*How to complete this task*.
Given the listing below, output exactly the line containing "schwarz und gold – die Summer Wall 2019." and every line after it through the end.

*Extracted entries*.
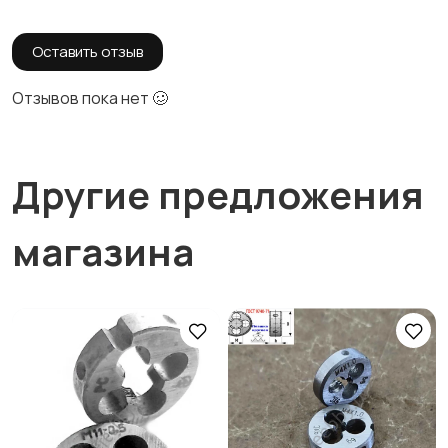
Оставить отзыв
Отзывов пока нет 🥴
Другие предложения
магазина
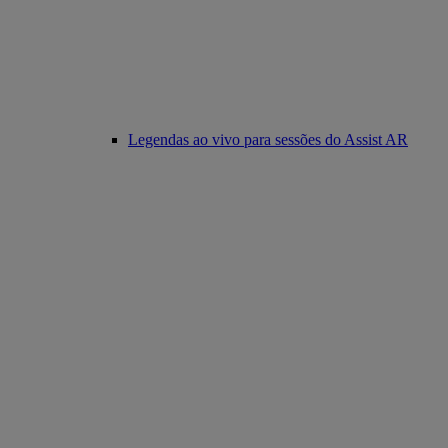
Legendas ao vivo para sessões do Assist AR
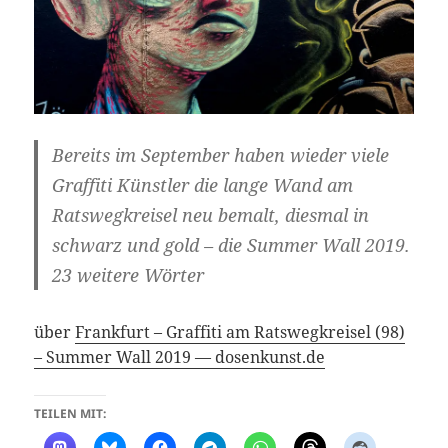
Bereits im September haben wieder viele
Graffiti Künstler die lange Wand am
Ratswegkreisel neu bemalt, diesmal in
schwarz und gold – die Summer Wall 2019.
23 weitere Wörter
über
Frankfurt – Graffiti am Ratswegkreisel (98)
– Summer Wall 2019 — dosenkunst.de
TEILEN MIT:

*Task result*.
schwarz und gold – die Summer Wall 2019.
23 weitere Wörter
über
Frankfurt – Graffiti am Ratswegkreisel (98)
– Summer Wall 2019 — dosenkunst.de
TEILEN MIT:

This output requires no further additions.